P4 2018-04 – Roush Museum Tour
By Fred Young, Photos by Gretus Hoogstraat
Saturday, March 10th, proved to be a great day for Porsche club members. Over 50 guests toured the Roush Racing Museum in Livonia. If you were into NASCAR stock cars or Mustangs this was the place to be. Of course there was a Ford GT, a Cunningham, pickups and other specialty cars that rounded out the field, but the numbers seemed to be split among the main two groups. Corporate Archivist and Historian, Tyler Wolfe, greeted us at the entrance and explained a little about Jack Roush, the founder, and his history with his company and Ford cars, in particular, Mustangs. After the brief explanation, members were left to wander about and look at the collection of over 115 cars. Of course, Tyler was on hand to answer any and all questions that arose and regale us with his comprehensive knowledge of the collection.
Judging from conversations overheard many of those present had a font of knowledge that they shared with other enthusiasts. Lucas Phan held court explaining the aerodynamics of the Ford GT to everyone’s amazement.

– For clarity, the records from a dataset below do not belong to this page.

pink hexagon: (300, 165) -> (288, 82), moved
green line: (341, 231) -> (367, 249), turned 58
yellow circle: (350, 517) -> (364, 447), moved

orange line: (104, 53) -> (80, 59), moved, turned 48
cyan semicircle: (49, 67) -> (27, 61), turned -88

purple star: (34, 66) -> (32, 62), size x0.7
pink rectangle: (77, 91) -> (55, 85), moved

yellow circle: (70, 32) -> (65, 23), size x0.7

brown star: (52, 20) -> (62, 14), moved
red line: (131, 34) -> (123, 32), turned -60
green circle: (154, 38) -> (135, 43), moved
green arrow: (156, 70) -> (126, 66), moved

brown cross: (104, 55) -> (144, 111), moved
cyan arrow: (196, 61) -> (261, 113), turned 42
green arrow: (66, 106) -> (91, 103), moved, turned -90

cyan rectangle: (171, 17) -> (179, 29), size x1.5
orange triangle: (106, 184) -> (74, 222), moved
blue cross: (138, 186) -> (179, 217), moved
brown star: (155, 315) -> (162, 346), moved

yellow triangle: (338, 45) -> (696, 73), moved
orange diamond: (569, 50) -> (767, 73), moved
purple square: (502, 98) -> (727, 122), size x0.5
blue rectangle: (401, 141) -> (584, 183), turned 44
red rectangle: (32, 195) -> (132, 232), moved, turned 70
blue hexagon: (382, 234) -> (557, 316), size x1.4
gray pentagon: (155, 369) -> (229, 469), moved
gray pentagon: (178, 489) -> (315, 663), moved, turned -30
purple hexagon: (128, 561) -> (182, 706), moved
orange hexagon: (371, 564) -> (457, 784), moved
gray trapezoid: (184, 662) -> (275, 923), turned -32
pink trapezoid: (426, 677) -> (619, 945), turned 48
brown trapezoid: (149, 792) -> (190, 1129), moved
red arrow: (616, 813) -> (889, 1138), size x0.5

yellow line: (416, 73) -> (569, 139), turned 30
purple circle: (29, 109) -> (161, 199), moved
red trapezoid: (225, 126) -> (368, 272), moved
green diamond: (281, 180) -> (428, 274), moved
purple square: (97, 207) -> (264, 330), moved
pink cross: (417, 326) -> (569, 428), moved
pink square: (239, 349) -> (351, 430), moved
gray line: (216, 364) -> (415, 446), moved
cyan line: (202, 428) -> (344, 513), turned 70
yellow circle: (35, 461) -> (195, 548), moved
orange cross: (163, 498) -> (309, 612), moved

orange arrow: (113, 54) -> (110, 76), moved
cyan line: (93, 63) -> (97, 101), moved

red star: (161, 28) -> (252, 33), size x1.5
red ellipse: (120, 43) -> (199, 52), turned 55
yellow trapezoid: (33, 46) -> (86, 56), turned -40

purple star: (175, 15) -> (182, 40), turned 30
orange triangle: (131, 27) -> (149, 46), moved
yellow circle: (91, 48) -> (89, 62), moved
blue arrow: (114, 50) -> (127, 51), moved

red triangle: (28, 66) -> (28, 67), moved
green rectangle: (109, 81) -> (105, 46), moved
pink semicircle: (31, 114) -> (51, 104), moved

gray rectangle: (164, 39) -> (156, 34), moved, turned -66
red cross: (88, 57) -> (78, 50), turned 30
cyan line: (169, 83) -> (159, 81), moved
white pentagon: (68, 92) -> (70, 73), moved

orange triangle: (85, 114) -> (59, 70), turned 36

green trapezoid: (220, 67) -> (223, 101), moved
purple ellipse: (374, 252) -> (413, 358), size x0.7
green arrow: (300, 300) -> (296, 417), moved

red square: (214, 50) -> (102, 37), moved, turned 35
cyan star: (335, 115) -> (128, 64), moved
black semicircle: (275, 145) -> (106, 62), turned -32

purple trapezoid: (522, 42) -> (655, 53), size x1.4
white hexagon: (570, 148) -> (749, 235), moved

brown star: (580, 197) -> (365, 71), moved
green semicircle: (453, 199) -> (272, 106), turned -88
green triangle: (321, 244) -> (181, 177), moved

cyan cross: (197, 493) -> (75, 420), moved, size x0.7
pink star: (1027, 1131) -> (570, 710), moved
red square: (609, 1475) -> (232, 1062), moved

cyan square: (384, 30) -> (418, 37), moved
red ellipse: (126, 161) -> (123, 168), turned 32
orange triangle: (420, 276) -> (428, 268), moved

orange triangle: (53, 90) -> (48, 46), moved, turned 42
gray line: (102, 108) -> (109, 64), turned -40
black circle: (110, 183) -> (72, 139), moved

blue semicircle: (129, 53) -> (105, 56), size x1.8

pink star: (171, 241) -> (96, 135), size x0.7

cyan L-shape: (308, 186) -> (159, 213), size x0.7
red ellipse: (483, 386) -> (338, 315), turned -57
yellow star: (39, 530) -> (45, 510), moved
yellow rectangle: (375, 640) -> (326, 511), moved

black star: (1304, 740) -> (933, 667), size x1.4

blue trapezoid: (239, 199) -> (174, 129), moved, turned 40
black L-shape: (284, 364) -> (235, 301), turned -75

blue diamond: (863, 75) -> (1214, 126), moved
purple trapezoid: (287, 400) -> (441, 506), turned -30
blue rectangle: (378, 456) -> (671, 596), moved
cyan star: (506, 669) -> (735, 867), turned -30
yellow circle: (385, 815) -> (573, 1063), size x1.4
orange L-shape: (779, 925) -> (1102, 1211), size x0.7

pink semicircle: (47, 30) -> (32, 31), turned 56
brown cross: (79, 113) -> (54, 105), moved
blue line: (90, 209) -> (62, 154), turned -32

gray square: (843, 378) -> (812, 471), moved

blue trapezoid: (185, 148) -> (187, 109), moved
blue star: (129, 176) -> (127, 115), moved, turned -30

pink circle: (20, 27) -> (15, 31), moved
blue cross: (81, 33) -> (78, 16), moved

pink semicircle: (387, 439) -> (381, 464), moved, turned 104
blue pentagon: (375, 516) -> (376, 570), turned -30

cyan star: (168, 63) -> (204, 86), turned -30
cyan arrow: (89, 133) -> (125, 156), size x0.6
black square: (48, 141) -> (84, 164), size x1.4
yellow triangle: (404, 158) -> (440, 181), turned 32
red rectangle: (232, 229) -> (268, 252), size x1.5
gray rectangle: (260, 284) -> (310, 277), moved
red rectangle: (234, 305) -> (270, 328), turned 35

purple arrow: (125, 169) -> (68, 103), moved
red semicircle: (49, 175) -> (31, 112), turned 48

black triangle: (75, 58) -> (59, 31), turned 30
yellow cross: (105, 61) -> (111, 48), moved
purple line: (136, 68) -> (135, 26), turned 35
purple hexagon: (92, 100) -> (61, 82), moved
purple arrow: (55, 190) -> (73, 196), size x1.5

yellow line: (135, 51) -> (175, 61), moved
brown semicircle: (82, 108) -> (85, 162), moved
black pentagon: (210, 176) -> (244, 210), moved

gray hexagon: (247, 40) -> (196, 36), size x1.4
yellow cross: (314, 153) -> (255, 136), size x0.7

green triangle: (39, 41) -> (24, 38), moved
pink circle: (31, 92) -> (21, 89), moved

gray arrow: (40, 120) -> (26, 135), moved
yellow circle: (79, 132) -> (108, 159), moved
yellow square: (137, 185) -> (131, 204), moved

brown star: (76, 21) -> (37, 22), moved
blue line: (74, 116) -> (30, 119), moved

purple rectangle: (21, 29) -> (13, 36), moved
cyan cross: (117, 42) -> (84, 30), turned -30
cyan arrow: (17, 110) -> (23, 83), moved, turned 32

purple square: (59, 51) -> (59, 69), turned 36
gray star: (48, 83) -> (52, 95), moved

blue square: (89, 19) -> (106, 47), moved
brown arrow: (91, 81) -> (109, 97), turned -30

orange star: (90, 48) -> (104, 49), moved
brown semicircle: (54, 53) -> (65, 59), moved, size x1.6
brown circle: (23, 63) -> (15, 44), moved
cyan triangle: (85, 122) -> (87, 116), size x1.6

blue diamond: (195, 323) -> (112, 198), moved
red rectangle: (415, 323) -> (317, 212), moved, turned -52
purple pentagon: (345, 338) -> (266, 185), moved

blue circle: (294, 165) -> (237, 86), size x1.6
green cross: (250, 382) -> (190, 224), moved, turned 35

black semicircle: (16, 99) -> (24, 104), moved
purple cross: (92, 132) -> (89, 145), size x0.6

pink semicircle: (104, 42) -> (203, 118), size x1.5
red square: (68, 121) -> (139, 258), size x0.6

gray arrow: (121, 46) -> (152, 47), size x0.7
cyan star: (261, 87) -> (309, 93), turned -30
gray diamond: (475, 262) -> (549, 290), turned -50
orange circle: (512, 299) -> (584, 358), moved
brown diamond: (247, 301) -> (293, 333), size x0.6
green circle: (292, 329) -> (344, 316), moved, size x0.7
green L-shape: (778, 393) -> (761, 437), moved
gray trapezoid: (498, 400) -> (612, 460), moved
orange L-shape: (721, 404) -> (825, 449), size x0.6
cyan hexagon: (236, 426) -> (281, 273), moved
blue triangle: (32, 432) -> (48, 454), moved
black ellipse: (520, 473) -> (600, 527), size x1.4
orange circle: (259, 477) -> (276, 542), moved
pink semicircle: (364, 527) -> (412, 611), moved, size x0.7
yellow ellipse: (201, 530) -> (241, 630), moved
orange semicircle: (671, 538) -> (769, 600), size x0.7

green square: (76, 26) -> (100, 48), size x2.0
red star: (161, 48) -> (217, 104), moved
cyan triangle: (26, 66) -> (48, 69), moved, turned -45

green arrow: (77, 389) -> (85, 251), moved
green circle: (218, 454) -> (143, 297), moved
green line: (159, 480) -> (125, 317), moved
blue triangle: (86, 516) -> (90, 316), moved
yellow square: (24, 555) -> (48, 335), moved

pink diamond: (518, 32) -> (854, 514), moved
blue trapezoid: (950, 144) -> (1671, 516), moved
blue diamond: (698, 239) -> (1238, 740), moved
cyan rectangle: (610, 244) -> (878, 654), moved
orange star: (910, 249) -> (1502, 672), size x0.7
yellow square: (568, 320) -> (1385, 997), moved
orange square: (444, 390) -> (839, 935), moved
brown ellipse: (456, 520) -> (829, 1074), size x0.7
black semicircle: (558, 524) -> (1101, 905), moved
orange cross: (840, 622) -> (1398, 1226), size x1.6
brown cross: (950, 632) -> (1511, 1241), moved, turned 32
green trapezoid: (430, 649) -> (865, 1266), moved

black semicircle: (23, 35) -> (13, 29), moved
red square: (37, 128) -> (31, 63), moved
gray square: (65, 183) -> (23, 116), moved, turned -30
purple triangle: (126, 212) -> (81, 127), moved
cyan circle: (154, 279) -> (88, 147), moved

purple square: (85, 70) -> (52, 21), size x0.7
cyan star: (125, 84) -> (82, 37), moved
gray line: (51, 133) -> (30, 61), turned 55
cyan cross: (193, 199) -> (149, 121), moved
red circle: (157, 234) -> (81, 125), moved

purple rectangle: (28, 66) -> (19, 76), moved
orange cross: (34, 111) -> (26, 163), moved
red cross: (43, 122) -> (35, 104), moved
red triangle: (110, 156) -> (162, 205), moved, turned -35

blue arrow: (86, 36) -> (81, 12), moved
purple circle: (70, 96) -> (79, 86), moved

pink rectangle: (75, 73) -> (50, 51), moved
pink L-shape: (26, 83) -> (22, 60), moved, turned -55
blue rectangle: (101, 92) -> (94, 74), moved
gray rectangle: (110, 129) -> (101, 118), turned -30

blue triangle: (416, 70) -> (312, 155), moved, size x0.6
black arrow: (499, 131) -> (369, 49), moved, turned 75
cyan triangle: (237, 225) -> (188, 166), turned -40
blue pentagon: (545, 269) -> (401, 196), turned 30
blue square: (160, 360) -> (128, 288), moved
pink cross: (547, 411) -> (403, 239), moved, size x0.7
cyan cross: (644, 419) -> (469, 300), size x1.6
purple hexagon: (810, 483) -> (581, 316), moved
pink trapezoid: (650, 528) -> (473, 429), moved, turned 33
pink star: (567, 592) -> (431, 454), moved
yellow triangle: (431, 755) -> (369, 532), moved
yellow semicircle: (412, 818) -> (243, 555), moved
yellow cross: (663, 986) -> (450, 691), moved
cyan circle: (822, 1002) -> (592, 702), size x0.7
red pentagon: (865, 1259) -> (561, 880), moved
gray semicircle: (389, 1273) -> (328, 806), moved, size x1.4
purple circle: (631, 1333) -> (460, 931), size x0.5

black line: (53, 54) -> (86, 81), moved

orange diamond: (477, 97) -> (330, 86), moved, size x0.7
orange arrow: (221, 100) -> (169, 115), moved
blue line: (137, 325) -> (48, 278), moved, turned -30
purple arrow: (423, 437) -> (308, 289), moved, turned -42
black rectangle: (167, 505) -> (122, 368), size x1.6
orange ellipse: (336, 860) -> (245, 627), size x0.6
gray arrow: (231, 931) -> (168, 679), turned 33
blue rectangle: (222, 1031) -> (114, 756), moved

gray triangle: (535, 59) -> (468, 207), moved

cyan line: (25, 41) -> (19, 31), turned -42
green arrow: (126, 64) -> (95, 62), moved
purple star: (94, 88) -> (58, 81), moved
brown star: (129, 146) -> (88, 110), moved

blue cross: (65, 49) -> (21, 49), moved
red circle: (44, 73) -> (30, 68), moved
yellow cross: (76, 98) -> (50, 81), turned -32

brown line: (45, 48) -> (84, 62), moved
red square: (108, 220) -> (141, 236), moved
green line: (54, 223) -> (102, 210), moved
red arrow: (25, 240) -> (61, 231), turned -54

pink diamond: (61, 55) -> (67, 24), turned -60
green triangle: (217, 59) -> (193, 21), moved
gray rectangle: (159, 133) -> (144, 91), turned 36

In 1976 Jack Roush founded Jack Roush Performance Engineering. He had a passion for hot rods, racing and Mustangs. His success on the track, combined with his reputation as a performance engineer helped his young business thrive. On the road today are more than 16,000 up-fitted Mustangs. Roush Racing is the winningest Ford racing team in history. Overall Jack has won 32 championships and earned over 500 event wins in drag racing, sports cars and stock car racing. Many of those were on display at the museum. A great deal of performance parts are available for Mustangs and F-150 pickups along with Roush superchargers that are authorized by Ford Motor Co. He also owns a controlling interest in Roush Fenway Racing, a NASCAR team fielding 4 teams across NASCAR’S top two divisions and Roush Yates Engines located, a joint venture that produces engines for all of Ford’s NASCAR teams, as well as teams competing in a variety of IMSA series and assorted other forms of motorsport. Both of these companies are based out of North Carolina. Overall, his enterprises employ over 4,500 people.
In the museum hanging high on a wall were several aircraft parts comprising of a fuselage, wings and two propellers. This was the remains of an experimental aircraft that Mr. Roush crashed in Troy, Alabama in 2002. He was rescued from a watery death by a nearby Marine veteran who saved his life. He suffered extensive injuries but made a full recovery. He went on to survive another plane crash in Oshkosh, Wisconsin in 2010. We are glad he was able to overcome his tragic accidents and share his museum and racing history with us. It certainly was an enjoyable adventure viewing the museum.
Visitors were also given the opportunity to visit the museum gift shop. Retail manager, Lynn McClenaghan graciously opened the store for the purchase of NASCAR and Mustang related caps, shirts, car and the like. There was quite a vast selection of great items for purchase. In case you missed the tour, the museum is open during the week for perusal. You can go to www.roushcollection.com for further information.